Is there also a deeper meaning?

«Without a doubt, this explains why the centrality of the person, of each one of us, will never fail in this context. In fact, every day we will be challenged to give reason for our dignity and the conscience with which we want to be protagonists of our existence; whether orienting ourselves towards good or towards what harms and limits us. Ultimately, we should learn to enhance – certainly with the help of technology – each intrinsically human quality, such as the ability to cause positive changes in our environment, inspire trust and generate emotional connections with our fellow human beings. At the end of the day, we are still “social animals”, as Aristotle, who had understood it twenty-four centuries ago, said.

In his message for the 57th World Day of Peace, celebrated on January 1, 2024 under the title “Artificial Intelligence and Peace,” Pope Francis spoke of the dangers and opportunities related to AI. How does the Church address these effects on the life of the individual? Is there any specific initiative?

«In fact, for several decades the Magisterium has questioned the dangers and opportunities linked to technological advances and, more specifically, to Artificial Intelligence.

Already in 1987, Saint John Paul II, meeting with the citizens of Detroit, United States, had invited them to consider the more complicated effects that would arise from a “robotization” of the world of work. He also asked on several occasions that promoters and businessmen would not forget to contribute a “supplement of the soul” to this revolutionary context, so that man would remain at the center of the process and not become a “victim.”

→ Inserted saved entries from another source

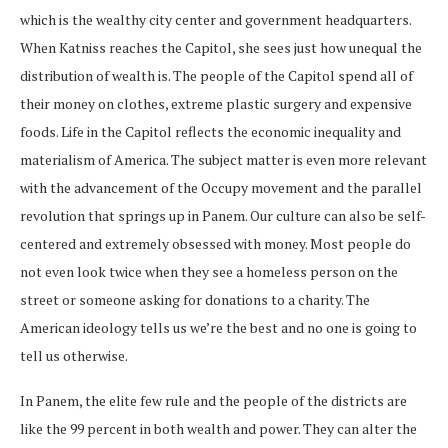
which is the wealthy city center and government headquarters.
When Katniss reaches the Capitol, she sees just how unequal the
distribution of wealth is. The people of the Capitol spend all of
their money on clothes, extreme plastic surgery and expensive
foods. Life in the Capitol reflects the economic inequality and
materialism of America. The subject matter is even more relevant
with the advancement of the Occupy movement and the parallel
revolution that springs up in Panem. Our culture can also be self-
centered and extremely obsessed with money. Most people do
not even look twice when they see a homeless person on the
street or someone asking for donations to a charity. The
American ideology tells us we’re the best and no one is going to
tell us otherwise.
In Panem, the elite few rule and the people of the districts are
like the 99 percent in both wealth and power. They can alter the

Have there been other pronouncements?

«For his part, Benedict XVI invited us not to fall into experimental techniques, but to promote on each occasion that which most favors the authentic good of people, seeking a balance between freedom and the ability to understand the consequences of our actions. Pope Francis is the one who has made the most frequent interventions, due to how these technological developments are accelerating at the current time. He also called to safeguard the protagonism of man, to discern the consequences of this development with “moral conscience”, proposing at the same time a universal ethics and regulation.

Are there guidelines on this?

«For a decade, various Vatican organizations, such as the Pontifical Academies, have questioned the developments and consequences of artificial intelligence, reaching the conclusion that these discoveries must be accompanied by a critical sense and a will for good; They did so by publishing a series of statements of intent. The last in chronological order is the Rome Call for AI Ethics, promoted by the Pontifical Academy for Life and initially signed by large technology companies such as Microsoft and IBM. It is noted as a “document of shared commitments” through which to stimulate the sense of responsibility of organizations, governments, institutions and the private sector, for a future in which technological progress and digital innovation are at the service of “genius human” and his creativity, without provoking a gradual substitution.

In conclusion, why is the Church so interested in Artificial Intelligence?

«The Church, therefore, is interested in artificial intelligence because it is interested in man, and as “mother and teacher” – an expression loved by another saint, John XXIII – it does not stop accompanying each of its children on a path of profitable and beneficial life. Alerting him of the dangers and encouraging him to give his best for himself and for others, taking advantage of precisely that intelligence and intrinsic capacity that derives from having been created by an almighty God.